Kagendi Nancy, Mwau Matilu
Kenya Medical Research Institute, Nairobi, Kenya.
Health Data Sci. 2023 Oct 2;3:0019. doi: 10.34133/hds.0019. eCollection 2023.
Machine learning models are not in routine use for predicting HIV status. Our objective is to describe the development of a machine learning model to predict HIV viral load (VL) hotspots as an early warning system in Kenya, based on routinely collected data by affiliate entities of the Ministry of Health. Based on World Health Organization's recommendations, hotspots are health facilities with ≥20% people living with HIV whose VL is not suppressed. Prediction of VL hotspots provides an early warning system to health administrators to optimize treatment and resources distribution.
A random forest model was built to predict the hotspot status of a health facility in the upcoming month, starting from 2016. Prior to model building, the datasets were cleaned and checked for outliers and multicollinearity at the patient level. The patient-level data were aggregated up to the facility level before model building. We analyzed data from 4 million tests and 4,265 facilities. The dataset at the health facility level was divided into train (75%) and test (25%) datasets.

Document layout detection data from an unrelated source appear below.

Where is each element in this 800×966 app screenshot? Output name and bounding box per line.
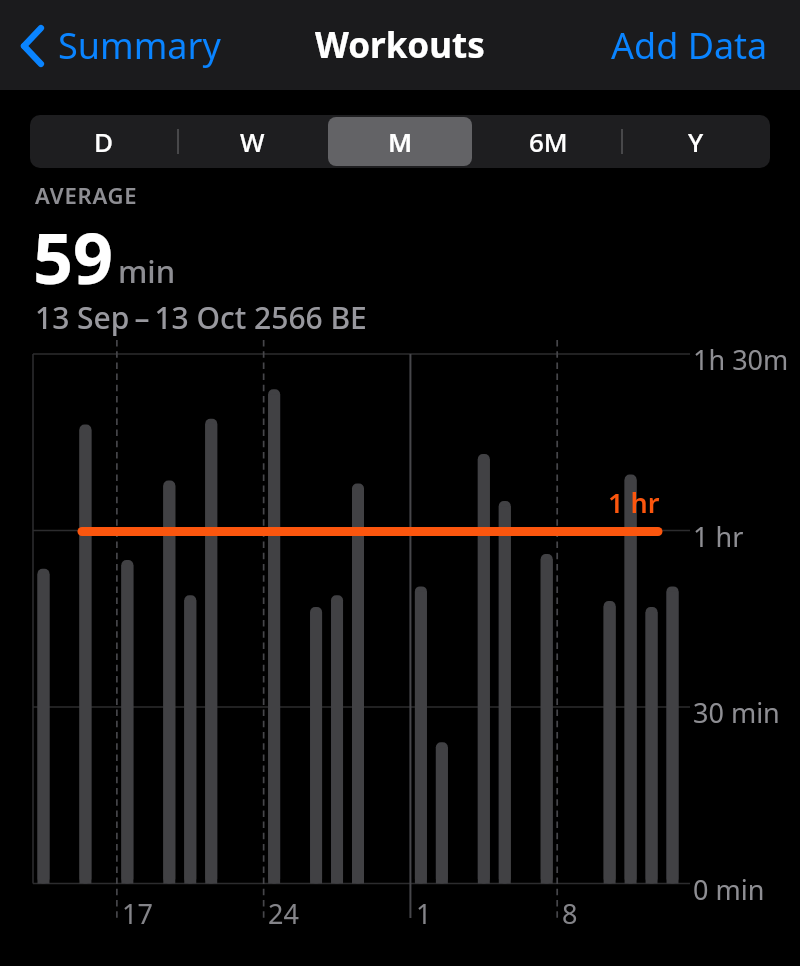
staticText: 1h 30m: [693, 341, 789, 378]
button[interactable]: Add Data: [611, 21, 768, 70]
staticText: 17: [122, 895, 153, 932]
staticText: 1 hr: [693, 518, 744, 555]
staticText: 6M: [529, 124, 568, 159]
staticText: W: [240, 124, 265, 159]
button[interactable]: Y: [624, 117, 768, 166]
staticText: M: [388, 124, 413, 159]
staticText: 24: [268, 895, 299, 932]
staticText: AVERAGE: [35, 180, 138, 210]
button[interactable]: D: [32, 117, 176, 166]
staticText: 59: [33, 209, 114, 304]
button[interactable]: Summary: [20, 21, 221, 70]
button[interactable]: W: [180, 117, 324, 166]
staticText: Summary: [58, 21, 221, 70]
staticText: 1 hr: [608, 484, 660, 521]
staticText: Y: [688, 124, 704, 159]
button[interactable]: 6M: [476, 117, 620, 166]
staticText: Add Data: [611, 21, 768, 70]
staticText: 1: [416, 895, 432, 932]
staticText: 8: [562, 895, 578, 932]
staticText: min: [118, 250, 176, 292]
button[interactable]: M: [328, 117, 472, 166]
staticText: 13 Sep – 13 Oct 2566 BE: [35, 297, 367, 338]
staticText: 0 min: [693, 871, 765, 908]
staticText: 30 min: [693, 694, 780, 731]
staticText: Workouts: [315, 21, 485, 69]
staticText: D: [94, 124, 114, 159]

The model discriminates hotspots from non-hotspots with an accuracy of 78%. The F1 score of the model is 69% and the Brier score is 0.139. In December 2019, our model correctly predicted 434 VL hotspots in addition to the observed 446 VL hotspots.
The hotspot mapping model can be essential to antiretroviral therapy programs. This model can provide support to decision-makers to identify VL hotspots ahead in time using cost-efficient routinely collected data.
机器学习模型尚未常规用于预测艾滋病毒感染状况。我们的目标是基于肯尼亚卫生部附属实体定期收集的数据,描述一个机器学习模型的开发过程,该模型用于预测艾滋病毒病毒载量(VL)热点地区,作为一种早期预警系统。根据世界卫生组织的建议,热点地区是指艾滋病毒感染者中病毒载量未得到抑制的人数占比≥20%的医疗机构。预测病毒载量热点地区可为卫生管理人员提供早期预警系统,以优化治疗和资源分配。
构建了一个随机森林模型,用于预测自2016年起未来一个月内医疗机构的热点地区状态。在模型构建之前,对数据集进行了清理,并在患者层面检查了异常值和多重共线性。在模型构建之前,将患者层面的数据汇总到医疗机构层面。我们分析了来自400万次检测和4265家医疗机构的数据。医疗机构层面的数据集被分为训练集(75%)和测试集(25%)。
该模型区分热点地区和非热点地区的准确率为78%。该模型的F1分数为69%,布里尔分数为0.139。在2019年12月,我们的模型除了正确预测了观察到的446个病毒载量热点地区外,还正确预测了434个病毒载量热点地区。
热点地区映射模型对于抗逆转录病毒治疗项目可能至关重要。该模型可为决策者提供支持,以便利用具有成本效益的常规收集数据提前识别病毒载量热点地区。